### [Task]
Look through the data below for the line with "Adresy lęborskich oddziałów" and the line with "ać zintegrowaną ofertę […]", then transcribe exactly from the first through the second, leaving out all pictures.

*** Opening Input ***

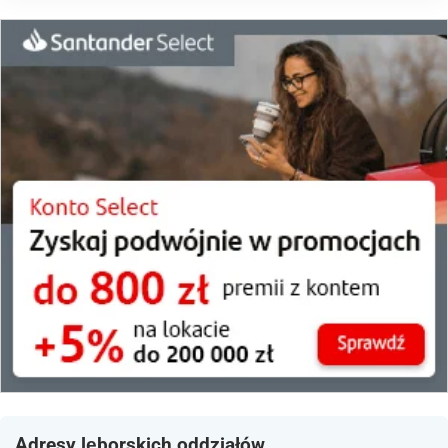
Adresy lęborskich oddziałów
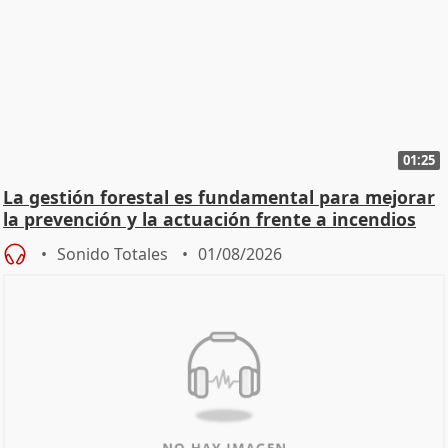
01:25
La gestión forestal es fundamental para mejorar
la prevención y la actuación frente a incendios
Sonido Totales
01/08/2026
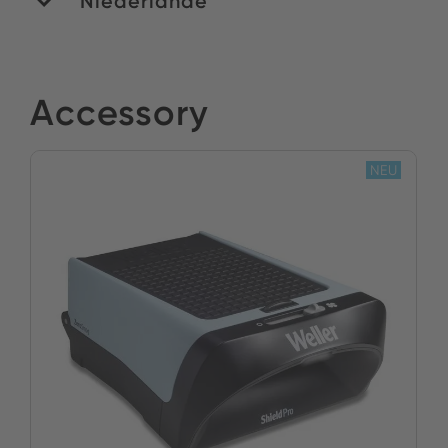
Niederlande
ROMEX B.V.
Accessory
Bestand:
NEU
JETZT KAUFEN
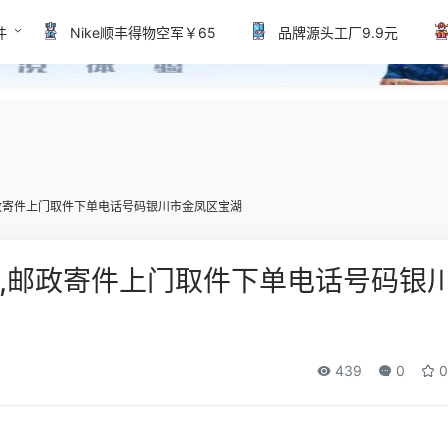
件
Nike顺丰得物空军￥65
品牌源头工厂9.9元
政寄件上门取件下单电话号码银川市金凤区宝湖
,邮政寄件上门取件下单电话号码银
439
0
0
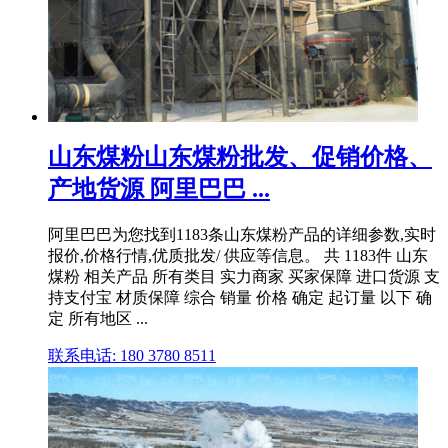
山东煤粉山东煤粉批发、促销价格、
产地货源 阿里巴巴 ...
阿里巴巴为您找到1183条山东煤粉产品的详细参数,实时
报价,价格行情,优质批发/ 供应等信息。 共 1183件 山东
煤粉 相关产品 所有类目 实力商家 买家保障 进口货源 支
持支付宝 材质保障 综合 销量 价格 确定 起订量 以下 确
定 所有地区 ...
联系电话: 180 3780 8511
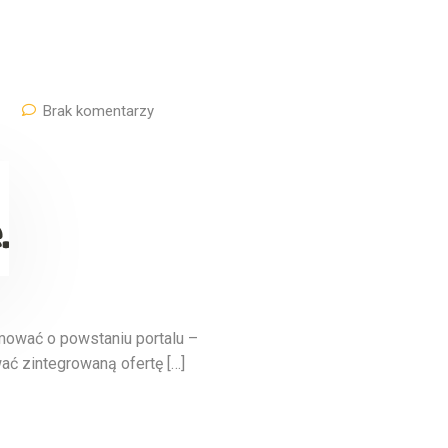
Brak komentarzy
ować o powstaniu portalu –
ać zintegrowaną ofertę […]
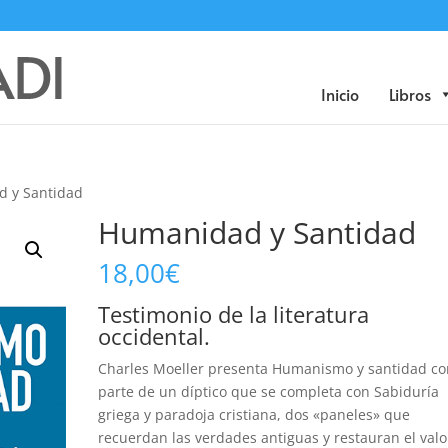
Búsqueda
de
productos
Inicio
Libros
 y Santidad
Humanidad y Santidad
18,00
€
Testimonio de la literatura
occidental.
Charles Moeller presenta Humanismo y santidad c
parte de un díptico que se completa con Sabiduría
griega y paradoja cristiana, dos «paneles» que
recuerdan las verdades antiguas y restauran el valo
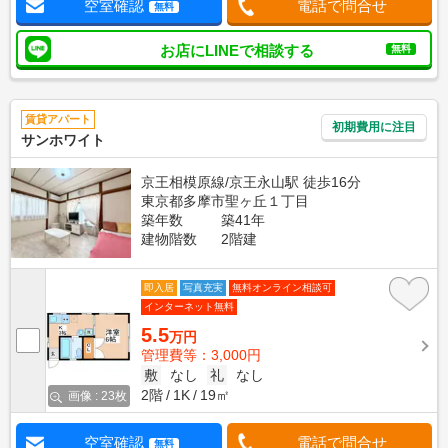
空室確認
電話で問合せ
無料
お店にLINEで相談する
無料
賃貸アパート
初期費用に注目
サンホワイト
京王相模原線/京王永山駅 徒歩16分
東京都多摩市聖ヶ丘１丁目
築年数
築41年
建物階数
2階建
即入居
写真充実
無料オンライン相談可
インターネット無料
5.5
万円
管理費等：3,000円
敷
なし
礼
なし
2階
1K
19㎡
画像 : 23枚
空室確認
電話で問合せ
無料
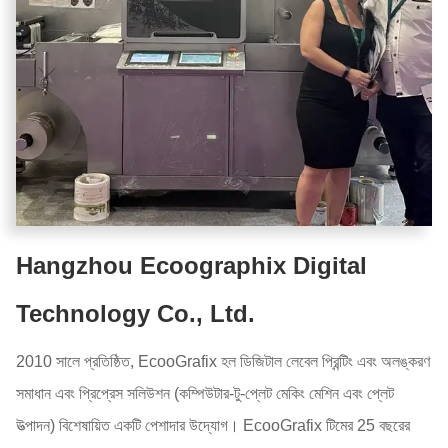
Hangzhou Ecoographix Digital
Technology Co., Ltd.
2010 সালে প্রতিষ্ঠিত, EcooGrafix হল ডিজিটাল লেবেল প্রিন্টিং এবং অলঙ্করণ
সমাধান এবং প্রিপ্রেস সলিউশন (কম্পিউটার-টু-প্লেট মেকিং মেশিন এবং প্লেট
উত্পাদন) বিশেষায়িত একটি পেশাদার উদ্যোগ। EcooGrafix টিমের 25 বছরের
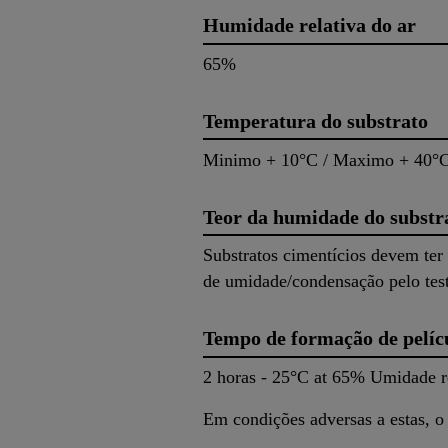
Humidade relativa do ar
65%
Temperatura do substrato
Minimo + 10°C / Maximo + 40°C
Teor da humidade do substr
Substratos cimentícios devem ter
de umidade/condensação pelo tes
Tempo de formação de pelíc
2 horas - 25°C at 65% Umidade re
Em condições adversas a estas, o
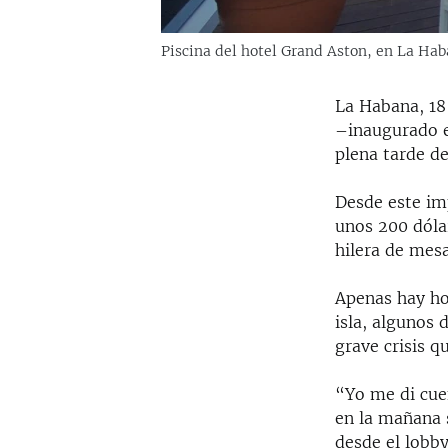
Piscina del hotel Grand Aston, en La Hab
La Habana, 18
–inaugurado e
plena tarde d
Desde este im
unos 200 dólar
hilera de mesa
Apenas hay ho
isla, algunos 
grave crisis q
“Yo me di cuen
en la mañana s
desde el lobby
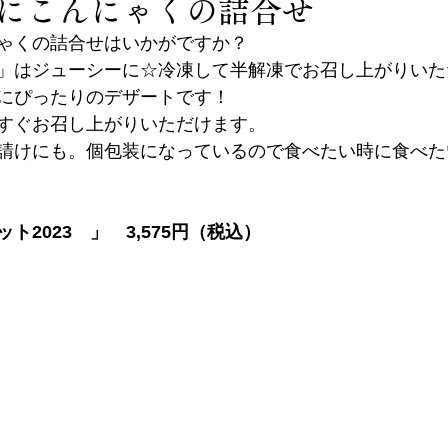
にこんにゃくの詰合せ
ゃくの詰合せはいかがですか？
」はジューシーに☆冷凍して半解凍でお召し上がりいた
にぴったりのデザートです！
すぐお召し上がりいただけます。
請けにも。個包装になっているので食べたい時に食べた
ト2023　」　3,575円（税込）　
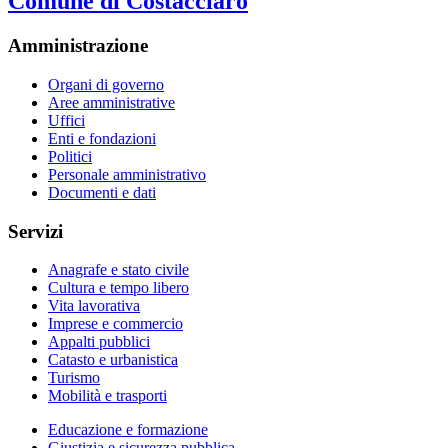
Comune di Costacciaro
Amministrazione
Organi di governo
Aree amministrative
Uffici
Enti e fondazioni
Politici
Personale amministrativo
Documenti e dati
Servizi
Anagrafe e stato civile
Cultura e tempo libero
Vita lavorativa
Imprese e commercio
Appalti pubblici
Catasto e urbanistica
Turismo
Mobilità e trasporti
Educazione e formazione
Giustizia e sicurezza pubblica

*** Closing Input ***
*** Opening Input ***

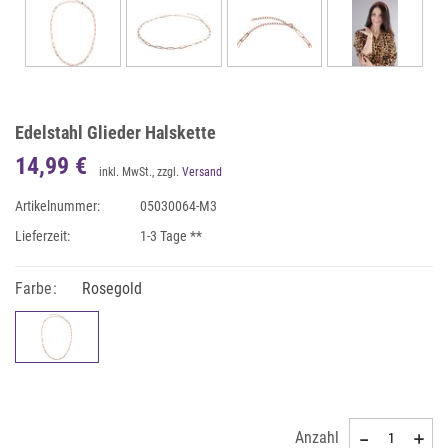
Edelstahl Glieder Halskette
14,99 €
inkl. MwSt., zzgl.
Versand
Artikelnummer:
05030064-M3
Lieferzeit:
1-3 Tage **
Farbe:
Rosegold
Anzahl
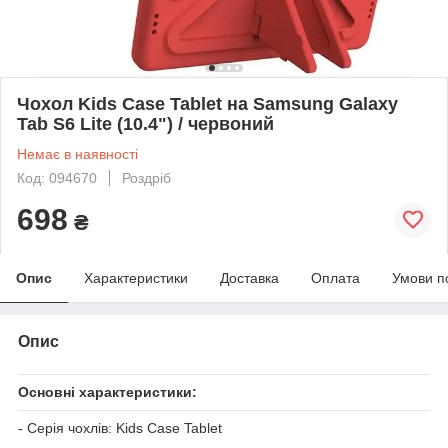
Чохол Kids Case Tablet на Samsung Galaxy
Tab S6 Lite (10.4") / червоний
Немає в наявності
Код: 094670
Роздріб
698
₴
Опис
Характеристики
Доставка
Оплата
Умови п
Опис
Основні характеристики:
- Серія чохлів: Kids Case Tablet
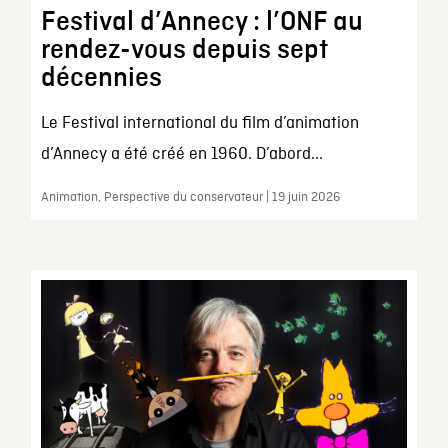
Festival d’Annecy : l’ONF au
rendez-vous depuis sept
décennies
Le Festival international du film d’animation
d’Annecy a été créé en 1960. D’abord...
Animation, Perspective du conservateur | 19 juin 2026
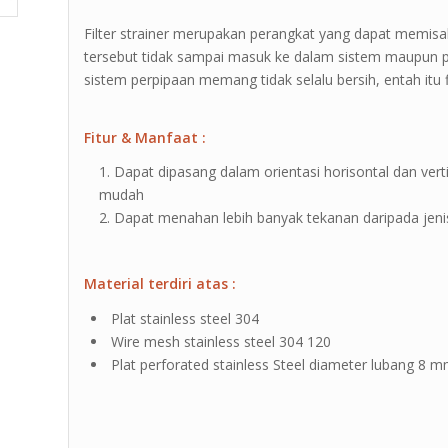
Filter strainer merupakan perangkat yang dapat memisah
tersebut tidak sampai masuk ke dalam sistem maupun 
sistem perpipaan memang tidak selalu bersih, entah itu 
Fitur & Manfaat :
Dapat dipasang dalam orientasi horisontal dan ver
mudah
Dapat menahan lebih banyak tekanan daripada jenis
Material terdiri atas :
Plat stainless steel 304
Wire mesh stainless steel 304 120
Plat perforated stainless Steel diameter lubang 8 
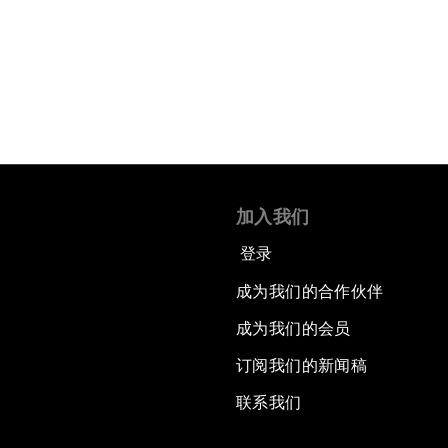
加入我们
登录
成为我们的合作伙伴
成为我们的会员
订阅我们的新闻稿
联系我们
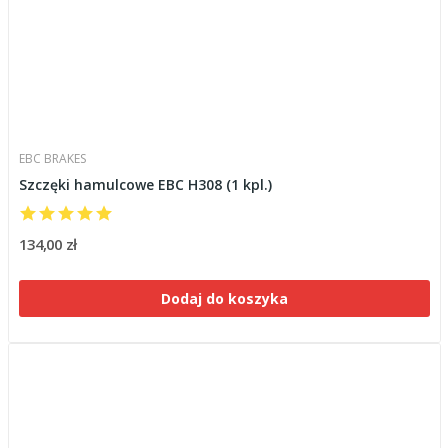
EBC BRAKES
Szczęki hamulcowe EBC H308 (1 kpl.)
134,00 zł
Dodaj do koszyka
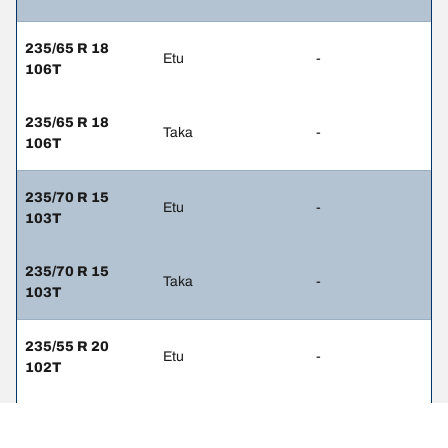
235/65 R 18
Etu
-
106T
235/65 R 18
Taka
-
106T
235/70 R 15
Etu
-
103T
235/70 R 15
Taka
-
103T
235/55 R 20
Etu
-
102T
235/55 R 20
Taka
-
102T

*** Closing Input ***

### [Reply]
Adresy lęborskich oddziałów
01:25
La gestión forestal es fundamental para mejorar
la prevención y la actuación frente a incendios
Sonido Totales
01/08/2026
Niederlande
ROMEX B.V.
Accessory
Bestand:
NEU
JETZT KAUFEN
件
Nike顺丰得物空军￥65
品牌源头工厂9.9元
政寄件上门取件下单电话号码银川市金凤区宝湖
,邮政寄件上门取件下单电话号码银
439
0
0
山东煤粉山东煤粉批发、促销价格、
产地货源 阿里巴巴 ...
阿里巴巴为您找到1183条山东煤粉产品的详细参数,实时
报价,价格行情,优质批发/ 供应等信息。 共 1183件 山东
煤粉 相关产品 所有类目 实力商家 买家保障 进口货源 支
持支付宝 材质保障 综合 销量 价格 确定 起订量 以下 确
定 所有地区 ...
联系电话: 180 3780 8511
Brak komentarzy
ować o powstaniu portalu –
ać zintegrowaną ofertę […]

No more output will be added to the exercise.